Problem 4: High Latency in Production

Symptoms:

  • Responses take >30 seconds
  • Users abandoning queries
  • High timeout rates
  • Poor user experience

Root causes:

  • Cold starts on serverless
  • No request batching
  • Inefficient tool implementations
  • Wrong workload size

Solutions:

Strategy 1: Configure Model Serving Properly

from databricks.sdk import WorkspaceClient
from databricks.sdk.service.serving import (
    ServedEntityInput,
    EndpointCoreConfigInput
)

w = WorkspaceClient()

# For agents, optimize configuration:
w.serving_endpoints.create(
    name="agent-endpoint",
    config=EndpointCoreConfigInput(
        served_entities=[
            ServedEntityInput(
                entity_name="main.default.my_agent",
                entity_version=1,
                workload_size="Small",  # Start small
                scale_to_zero_enabled=True,  # Cost optimization
                # For latency-critical apps:
                # scale_to_zero_enabled=False  # Keep warm
            )
        ],
        # Optional: Traffic config for A/B testing
        traffic_config={
            "routes": [
                {"served_model_name": "my_agent-1", "traffic_percentage": 100}
            ]
        }
    )
)

Strategy 2: Implement Request Batching

class AgentModel(mlflow.pyfunc.PythonModel):
    def predict(self, context, model_input):
        """Batch predictions for efficiency"""
        questions = model_input['question'].tolist()
        
        # Process in batches
        batch_size = 5
        all_responses = []
        
        for i in range(0, len(questions), batch_size):
            batch = questions[i:i+batch_size]
            
            # Parallel processing within batch
            with concurrent.futures.ThreadPoolExecutor() as executor:
                responses = list(executor.map(
                    lambda q: self.agent.query(q)['output'],
                    batch
                ))
            
            all_responses.extend(responses)
        
        return pd.DataFrame({'response': all_responses})

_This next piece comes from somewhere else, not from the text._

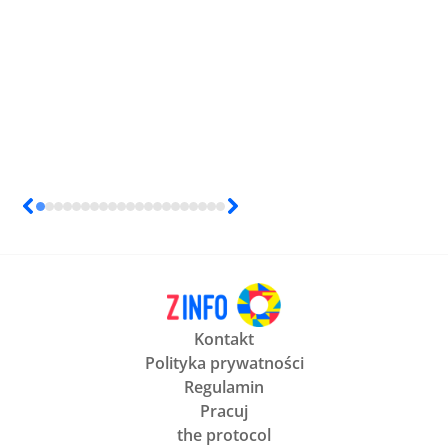
Kontakt
Polityka prywatności
Regulamin
Pracuj
the protocol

Strategy 3: Cache at Multiple Levels

from functools import lru_cache
import hashlib

class CachedAgentModel(mlflow.pyfunc.PythonModel):
    def __init__(self):
        self.response_cache = {}  # Simple in-memory cache
    
    def predict(self, context, model_input):
        responses = []
        
        for question in model_input['question']:
            # Check cache
            cache_key = hashlib.md5(question.encode()).hexdigest()
            
            if cache_key in self.response_cache:
                responses.append(self.response_cache[cache_key])
            else:
                # Execute agent
                result = self.agent.query(question)
                response = result['output']
                
                # Cache result
                self.response_cache[cache_key] = response
                responses.append(response)
        
        return pd.DataFrame({'response': responses})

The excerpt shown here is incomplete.